The reduced intervention performance modality is the practical realisation of the concept of losing control to gain complexity (Sanfilippo 2020). This approach of human-machine interaction with autonomous systems deliberately seeks minimum interference so that the machine can fully express itself. Unlike the cybernetic improvisation approach in which the relational network is established especially at the low level, the reduced intervention modality aims at building relationships between the human and the machine that are functions of high-level information and analysis frames that extend over long periods. The human-machine interfacing, the trends displayed by dynamical behaviours of the system, and the physical conditions and the characteristics of the environment where the work is performed are all determinant factors that inform the strategy for the high-level interaction chain. The case study below follows these performance principles, and it shows how physical, technical, and aesthetic aspects of the work affect the control (or lack thereof) strategy. The analysis and examination that performers deploy concern the complexity in the evolutions of systems; the coherence and completeness of formal developments; the tendencies towards the emergence of sound or silence; the variations in the size of the edge of chaos regions (Sanfilippo 2021b); and more.

Despite the high-level nature of this approach, the reduced intervention performance can still be formalised following the cybernetic principles of buffering, positive feedback, and negative feedback or, more generally, through articulated or straightforward chains of if-then-else conditions applied to the analysis criteria mentioned above. Similarly, constraints can also drive the control process and the outcome towards specific targets or paths.
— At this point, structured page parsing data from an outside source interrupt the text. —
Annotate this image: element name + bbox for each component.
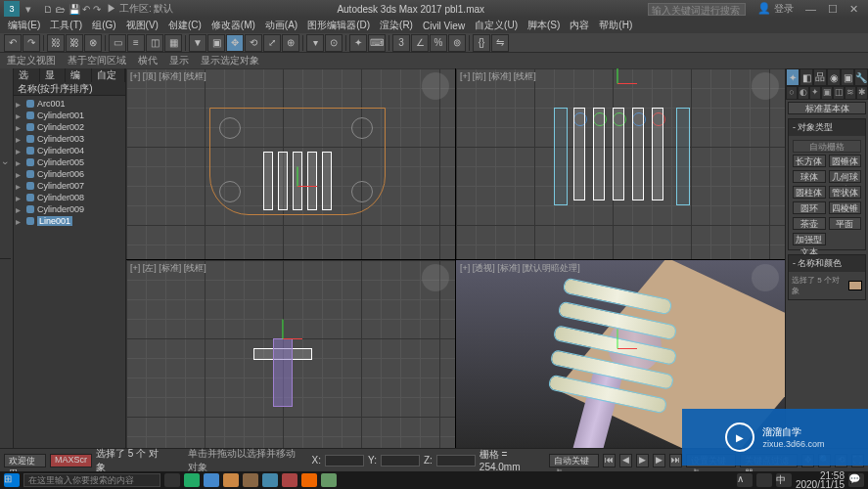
viewcube-icon[interactable] bbox=[752, 72, 779, 100]
taskbar-search[interactable]: 在这里输入你要搜索的内容 bbox=[23, 473, 160, 487]
rollout-header[interactable]: - 名称和颜色 bbox=[789, 255, 865, 272]
explorer-tree[interactable]: ▸Arc001▸Cylinder001▸Cylinder002▸Cylinder… bbox=[14, 96, 125, 450]
color-swatch[interactable] bbox=[848, 281, 862, 290]
tree-node[interactable]: ▸Cylinder007 bbox=[16, 180, 123, 192]
category-dropdown[interactable]: 标准基本体 bbox=[788, 102, 866, 114]
menu-help[interactable]: 帮助(H) bbox=[595, 19, 636, 32]
app-menu-icon[interactable]: ▾ bbox=[20, 3, 37, 16]
explorer-tab-select[interactable]: 选择 bbox=[14, 68, 40, 82]
tree-node[interactable]: ▸Cylinder001 bbox=[16, 110, 123, 121]
autogrid-check[interactable]: 自动栅格 bbox=[793, 140, 861, 153]
explorer-tab-edit[interactable]: 编辑 bbox=[66, 68, 92, 82]
tree-node[interactable]: ▸Cylinder004 bbox=[16, 145, 123, 156]
maxscript-button[interactable]: MAXScr bbox=[50, 454, 92, 467]
maximize-icon[interactable]: ☐ bbox=[822, 3, 844, 16]
manipulate-icon[interactable]: ✦ bbox=[349, 34, 367, 52]
explorer-tab-custom[interactable]: 自定义 bbox=[92, 68, 125, 82]
primitive-button[interactable]: 圆环 bbox=[793, 201, 826, 214]
app-icon[interactable] bbox=[184, 473, 200, 487]
menu-script[interactable]: 脚本(S) bbox=[524, 19, 564, 32]
viewcube-icon[interactable] bbox=[422, 72, 449, 100]
menu-content[interactable]: 内容 bbox=[566, 19, 593, 32]
coord-x-input[interactable] bbox=[325, 455, 364, 467]
primitive-button[interactable]: 几何球体 bbox=[829, 170, 862, 183]
tab-display-icon[interactable]: ▣ bbox=[841, 68, 854, 86]
search-box[interactable]: 输入关键词进行搜索 bbox=[648, 3, 746, 16]
ribbon-sub-3[interactable]: 显示 bbox=[166, 54, 192, 67]
tree-node[interactable]: ▸Cylinder006 bbox=[16, 168, 123, 180]
percent-snap-icon[interactable]: % bbox=[430, 34, 447, 52]
primitive-button[interactable]: 长方体 bbox=[793, 155, 826, 167]
menu-grapheditors[interactable]: 图形编辑器(D) bbox=[303, 19, 374, 32]
select-region-icon[interactable]: ◫ bbox=[146, 34, 163, 52]
menu-modifiers[interactable]: 修改器(M) bbox=[207, 19, 259, 32]
subtab-systems-icon[interactable]: ✱ bbox=[856, 86, 868, 100]
left-tab-1[interactable]: › bbox=[0, 68, 11, 259]
rollout-header[interactable]: - 对象类型 bbox=[789, 119, 865, 136]
select-icon[interactable]: ▭ bbox=[109, 34, 126, 52]
primitive-button[interactable]: 圆柱体 bbox=[793, 186, 826, 199]
primitive-button[interactable]: 圆锥体 bbox=[829, 155, 862, 167]
named-selection-icon[interactable]: {} bbox=[473, 34, 490, 52]
app-icon[interactable] bbox=[262, 473, 278, 487]
select-object-icon[interactable]: ▣ bbox=[207, 34, 225, 52]
tree-node[interactable]: ▸Cylinder009 bbox=[16, 203, 123, 215]
primitive-button[interactable]: 球体 bbox=[793, 170, 826, 183]
login-button[interactable]: 👤 登录 bbox=[752, 2, 799, 16]
app-icon[interactable] bbox=[282, 473, 297, 487]
primitive-button[interactable]: 加强型文本 bbox=[793, 233, 826, 245]
tab-modify-icon[interactable]: ◧ bbox=[799, 68, 813, 86]
tree-node[interactable]: ▸Cylinder005 bbox=[16, 156, 123, 168]
placement-icon[interactable]: ⊕ bbox=[282, 34, 299, 52]
left-tab-strip[interactable]: › bbox=[0, 68, 14, 450]
minimize-icon[interactable]: — bbox=[799, 3, 822, 15]
subtab-shapes-icon[interactable]: ◐ bbox=[798, 86, 809, 100]
coord-z-input[interactable] bbox=[436, 455, 476, 467]
ime-icon[interactable]: 中 bbox=[776, 473, 792, 487]
prev-frame-icon[interactable]: ◀ bbox=[619, 454, 632, 467]
explorer-tab-display[interactable]: 显示 bbox=[40, 68, 67, 82]
primitive-button[interactable]: 四棱锥 bbox=[829, 201, 862, 214]
viewport-top[interactable]: [+] [顶] [标准] [线框] bbox=[126, 68, 455, 259]
app-icon[interactable] bbox=[301, 473, 317, 487]
viewcube-icon[interactable] bbox=[752, 264, 779, 291]
primitive-button[interactable]: 平面 bbox=[829, 217, 862, 230]
refcoord-icon[interactable]: ▾ bbox=[306, 34, 324, 52]
coord-y-input[interactable] bbox=[381, 455, 420, 467]
quick-access[interactable]: 🗋 🗁 💾 ↶ ↷ bbox=[43, 4, 101, 15]
rotate-icon[interactable]: ⟲ bbox=[245, 34, 262, 52]
viewport-front[interactable]: [+] [前] [标准] [线框] bbox=[456, 68, 785, 259]
ribbon-sub-1[interactable]: 基于空间区域 bbox=[65, 54, 129, 67]
app-icon[interactable] bbox=[223, 473, 239, 487]
viewcube-icon[interactable] bbox=[422, 264, 449, 291]
viewport-front-label[interactable]: [+] [前] [标准] [线框] bbox=[460, 70, 536, 83]
snap-icon[interactable]: 3 bbox=[392, 34, 410, 52]
scale-icon[interactable]: ⤢ bbox=[263, 34, 281, 52]
primitive-button[interactable]: 茶壶 bbox=[793, 217, 826, 230]
app-icon[interactable] bbox=[243, 473, 258, 487]
app-icon[interactable] bbox=[321, 473, 337, 487]
tree-node[interactable]: ▸Line001 bbox=[16, 215, 123, 227]
menu-rendering[interactable]: 渲染(R) bbox=[376, 19, 417, 32]
subtab-geometry-icon[interactable]: ○ bbox=[786, 86, 798, 100]
window-crossing-icon[interactable]: ▦ bbox=[164, 34, 182, 52]
start-button[interactable]: ⊞ bbox=[4, 473, 20, 487]
menu-customize[interactable]: 自定义(U) bbox=[471, 19, 522, 32]
keyboard-icon[interactable]: ⌨ bbox=[368, 34, 386, 52]
menu-civilview[interactable]: Civil View bbox=[419, 21, 469, 31]
tree-node[interactable]: ▸Arc001 bbox=[16, 98, 123, 110]
tree-node[interactable]: ▸Cylinder008 bbox=[16, 192, 123, 203]
primitive-button[interactable]: 管状体 bbox=[829, 186, 862, 199]
menu-tools[interactable]: 工具(T) bbox=[46, 19, 86, 32]
spinner-snap-icon[interactable]: ⊚ bbox=[448, 34, 466, 52]
explorer-header[interactable]: 名称(按升序排序) bbox=[14, 82, 125, 96]
taskbar-clock[interactable]: 21:582020/11/15 bbox=[796, 471, 845, 489]
tray-icon[interactable] bbox=[756, 473, 772, 487]
tab-hierarchy-icon[interactable]: 品 bbox=[813, 68, 827, 86]
subtab-helpers-icon[interactable]: ◫ bbox=[833, 86, 845, 100]
workspace-selector[interactable]: ▶ 工作区: 默认 bbox=[107, 2, 173, 16]
subtab-lights-icon[interactable]: ✦ bbox=[809, 86, 821, 100]
goto-end-icon[interactable]: ⏭ bbox=[669, 454, 682, 467]
app-icon[interactable] bbox=[204, 473, 219, 487]
redo-icon[interactable]: ↷ bbox=[23, 34, 40, 52]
4.1 Case study: Single-Fader Versatility (2016)

Single-Fader Versatility is a human-machine interaction performance implementing the idea of cybernetic mapping and reduced intervention discussed in the previous section. The machine is a feedback network containing eight semi-autonomous agents that include audio processing techniques such as state-variable filtering, recursive nonlinear distortion, audio-driven granulation, sampling, pulse-width modulation, and frequency shifting. The agents are semi-autonomous and can thus self-modulate their internal variables within the ranges set by the cybernetic mapping. The human performer can rewire the network by switching among fully, quasi-full, circular, and diagonal (identity) topologies. The performer can also transition between open and closed configurations by modulating the amount of external signals from the environment flowing inside the network. Furthermore, the human performer can vary the output amplitude of each agent, which is a systemic action as it affects the strength of the recirculating signals in the feedback loops, and consequently, the system as a whole. Most importantly, the performer can operate a single fader to affect the variables of the agents and the range of adaptation and self-modulation.

For autonomous feedback systems, especially for closed systems with no interaction with the environment, a requirement for the realisation of the machine and its evolutions is self-oscillation. Arguably, autonomous music systems should be able to modulate the overall amplitude, even by attenuating it for extended periods. However, sufficient energy must recirculate within the network to ensure that sounds and evolutions can emerge continuously for an indefinite length. For this self-oscillating system, the cybernetic mapping among variables concerns the amplitude relationships. It aims to have an approximately equal number of positive and negative feedback relationships to maintain self-oscillation while having feedback coefficients slightly above the stability threshold. The system is then kept stable using adaptive compression units whose analysis modality can switch between RMS and peak measurements.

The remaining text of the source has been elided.